Changing the color of special characters

Hi,

I want this character:

:negative_squared_cross_mark:

to have a different color. On Word, I can select it and change the font color and it works as expected. In LO 7, it doesn’t change anything. Is this a bug? Or an unimplemented feature that I should request?

  • I am on Windows 10
  • This is LO 7
  • The font is Segoe UI Emoji
  • I insert the character using Windows+. shortcut
  • It is U+274E NEGATIVE SQUARED CROSS MARK

This is how the font color changes the appearance on Word:

image description

Thanks,

L

There are THREE colors. Which one does MS something assume to be the font color?

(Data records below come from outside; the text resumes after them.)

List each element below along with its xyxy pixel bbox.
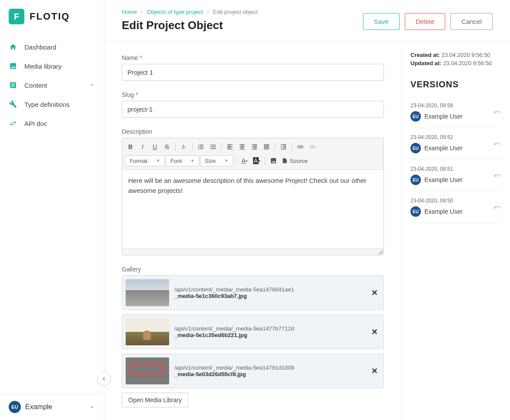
gallery-filename: _media-5e1c360c93ab7.jpg bbox=[174, 293, 363, 299]
save-button[interactable]: Save bbox=[363, 13, 400, 30]
revert-icon[interactable] bbox=[493, 140, 501, 148]
gallery-item[interactable]: /api/v1/content/_media/_media-5ea1477b77… bbox=[122, 314, 384, 349]
created-at: Created at: 23.04.2020 9:56:50 bbox=[410, 52, 501, 58]
gallery-path: /api/v1/content/_media/_media-5ea14781d1… bbox=[174, 364, 363, 371]
breadcrumb-home[interactable]: Home bbox=[122, 9, 137, 15]
sidebar-item-api[interactable]: API doc bbox=[0, 114, 104, 133]
remove-gallery-item-button[interactable]: ✕ bbox=[369, 365, 380, 377]
action-bar: Save Delete Cancel bbox=[363, 13, 493, 30]
align-right-button[interactable] bbox=[249, 141, 260, 152]
source-button[interactable]: Source bbox=[280, 155, 309, 166]
image-button[interactable] bbox=[268, 155, 279, 166]
sidebar-collapse-button[interactable] bbox=[97, 372, 111, 386]
sidebar-item-content[interactable]: Content bbox=[0, 76, 104, 95]
user-menu[interactable]: EU Example bbox=[0, 394, 104, 420]
align-justify-button[interactable] bbox=[261, 141, 272, 152]
align-left-button[interactable] bbox=[224, 141, 236, 152]
user-name: Example bbox=[25, 403, 52, 411]
breadcrumb: Home / Objects of type project / Edit pr… bbox=[122, 9, 258, 15]
open-media-library-button[interactable]: Open Media Library bbox=[122, 393, 188, 407]
editor-resize-handle[interactable] bbox=[122, 248, 383, 255]
version-date: 23-04-2020, 09:50 bbox=[410, 198, 463, 204]
version-item[interactable]: 23-04-2020, 09:50 EU Example User bbox=[410, 192, 501, 223]
format-select[interactable]: Format▼ bbox=[125, 155, 165, 166]
gallery-thumbnail bbox=[126, 318, 169, 345]
revert-icon[interactable] bbox=[493, 203, 501, 211]
italic-button[interactable]: I bbox=[137, 141, 148, 152]
gallery-item[interactable]: /api/v1/content/_media/_media-5ea1478841… bbox=[122, 275, 384, 310]
versions-heading: VERSIONS bbox=[410, 79, 501, 89]
ordered-list-button[interactable] bbox=[195, 141, 207, 152]
underline-button[interactable]: U bbox=[149, 141, 160, 152]
name-input[interactable] bbox=[122, 64, 384, 81]
user-avatar: EU bbox=[410, 143, 421, 153]
user-avatar: EU bbox=[410, 111, 421, 122]
cancel-button[interactable]: Cancel bbox=[450, 13, 493, 30]
slug-label: Slug * bbox=[122, 91, 384, 98]
gallery-item[interactable]: /api/v1/content/_media/_media-5ea14781d1… bbox=[122, 354, 384, 388]
name-label: Name * bbox=[122, 54, 384, 61]
chevron-up-icon bbox=[89, 404, 95, 410]
breadcrumb-current: Edit project object bbox=[213, 9, 258, 15]
gallery-path: /api/v1/content/_media/_media-5ea1478841… bbox=[174, 286, 363, 293]
image-icon bbox=[9, 62, 17, 70]
document-icon bbox=[9, 81, 17, 89]
version-date: 23-04-2020, 09:51 bbox=[410, 166, 463, 172]
user-avatar: EU bbox=[410, 206, 421, 217]
gallery-filename: _media-5e1c35ed6b221.jpg bbox=[174, 332, 363, 338]
swap-icon bbox=[9, 119, 17, 128]
clear-format-button[interactable]: Ix bbox=[178, 141, 190, 152]
form-area: Name * Slug * Description B I U bbox=[104, 41, 401, 420]
sidebar-item-types[interactable]: Type definitions bbox=[0, 95, 104, 114]
logo[interactable]: F FLOTIQ bbox=[0, 0, 104, 33]
gallery-label: Gallery bbox=[122, 266, 384, 273]
bg-color-button[interactable]: A▾ bbox=[251, 155, 262, 166]
main-area: Home / Objects of type project / Edit pr… bbox=[104, 0, 510, 420]
size-select[interactable]: Size▼ bbox=[200, 155, 233, 166]
gallery-thumbnail bbox=[126, 279, 169, 306]
version-user: EU Example User bbox=[410, 175, 463, 185]
rich-text-editor: B I U S Ix bbox=[122, 138, 384, 255]
align-center-button[interactable] bbox=[237, 141, 248, 152]
unlink-button[interactable] bbox=[307, 141, 318, 152]
sidebar-item-media[interactable]: Media library bbox=[0, 56, 104, 76]
remove-gallery-item-button[interactable]: ✕ bbox=[369, 326, 380, 337]
right-panel: Created at: 23.04.2020 9:56:50 Updated a… bbox=[401, 41, 510, 420]
user-avatar: EU bbox=[9, 401, 21, 413]
strikethrough-button[interactable]: S bbox=[161, 141, 173, 152]
indent-button[interactable] bbox=[278, 141, 289, 152]
logo-mark-icon: F bbox=[9, 9, 24, 24]
gallery-thumbnail bbox=[126, 357, 169, 384]
user-avatar: EU bbox=[410, 175, 421, 185]
nav-list: Dashboard Media library Content bbox=[0, 33, 104, 137]
version-user: EU Example User bbox=[410, 143, 463, 153]
version-item[interactable]: 23-04-2020, 09:52 EU Example User bbox=[410, 128, 501, 160]
chevron-down-icon bbox=[89, 82, 95, 88]
slug-input[interactable] bbox=[122, 101, 384, 118]
link-button[interactable] bbox=[295, 141, 306, 152]
font-select[interactable]: Font▼ bbox=[166, 155, 199, 166]
sidebar: F FLOTIQ Dashboard Media library Conte bbox=[0, 0, 104, 420]
version-user: EU Example User bbox=[410, 111, 463, 122]
revert-icon[interactable] bbox=[493, 172, 501, 179]
version-item[interactable]: 23-04-2020, 09:56 EU Example User bbox=[410, 96, 501, 128]
version-user: EU Example User bbox=[410, 206, 463, 217]
bullet-list-button[interactable] bbox=[207, 141, 219, 152]
version-date: 23-04-2020, 09:56 bbox=[410, 103, 463, 109]
editor-content[interactable]: Here will be an awesome description of t… bbox=[122, 170, 383, 248]
sidebar-item-label: Media library bbox=[24, 63, 62, 70]
bold-button[interactable]: B bbox=[125, 141, 136, 152]
sidebar-item-label: Type definitions bbox=[24, 101, 70, 108]
updated-at: Updated at: 23.04.2020 9:56:50 bbox=[410, 60, 501, 66]
gallery-path: /api/v1/content/_media/_media-5ea1477b77… bbox=[174, 325, 363, 332]
topbar: Home / Objects of type project / Edit pr… bbox=[104, 0, 510, 41]
remove-gallery-item-button[interactable]: ✕ bbox=[369, 287, 380, 298]
logo-text: FLOTIQ bbox=[30, 11, 70, 22]
delete-button[interactable]: Delete bbox=[405, 13, 445, 30]
breadcrumb-objects[interactable]: Objects of type project bbox=[147, 9, 203, 15]
sidebar-item-dashboard[interactable]: Dashboard bbox=[0, 37, 104, 56]
text-color-button[interactable]: A▾ bbox=[239, 155, 250, 166]
revert-icon[interactable] bbox=[493, 108, 501, 116]
home-icon bbox=[9, 43, 17, 51]
version-item[interactable]: 23-04-2020, 09:51 EU Example User bbox=[410, 160, 501, 192]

Works in LibreOffice 6.4.7.2 (x86); OS: Windows 6.1.

  • Type U+27AE, and press Alt+X
  • Select the glyph, and change font color

All fonts render the glyph without shape change.

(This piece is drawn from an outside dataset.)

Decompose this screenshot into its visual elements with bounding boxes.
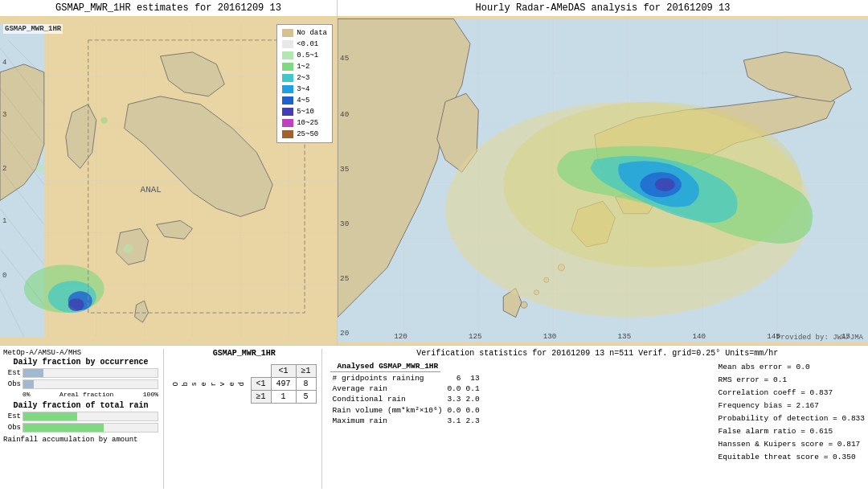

Interestingly, the font shown shouldn’t be Segoe UI as it is not licensed for non-Microsoft programs on non-Microsoft platforms, probably a Google substitute coloured emoji. You will be happy to know that on some platforms it will render with a red background, see ❎ Negative Squared Cross Mark Emoji

The cross mark that I see on your question looks like Segoe UI Symbol, Negative Squared Cross Mark, U+274E

The tick mark looks like Segoe UI Emoji, White Heavy Checkmark, U+2705

Anyway, coming to the point, an up-to-date (2004+ I think) Windows 10 system will now render Emojis in full colour. It looks like Word might be doing it wrong, you shouldn’t be able to change the colour of a colour specified emoji.

How about, as a temporary measure for a few years while the specs are nailed down, using :ballot_box_with_check: U+2611, ☒ U+2612 with appropriate highlight colours, rather than font colours.

Edit 4 minutes later:

Yes. On my Android phone, your green cross is red on a white background

Do you mean U+274E NEGATIVE SQUARED CROSS MARK?

You also didn’t mention your OS, LO version and the font used.

The OTF specification is not approved yet for coloured glyphs and different OSes/font vendors handle this issue differently.

It is likely that the Dingbats glyphs are taken from a specific dedicated font, whatever the face you select. This is what happens on my Fedora 33 Linux box. Ican try and change the font face for any font installed, the displayed glyph does not change. I assume it is a “natively” coded glyph which overrides any user setting, including colour.

“Bold” does not change it. “Italic” does but I think it is simulated in absence of a variant of the font.

I don’t think it is an LO bug but something related to the font renderer.

There are other “natively” coloured glyphs and they behave the same (see the emoji and the “flag” letter).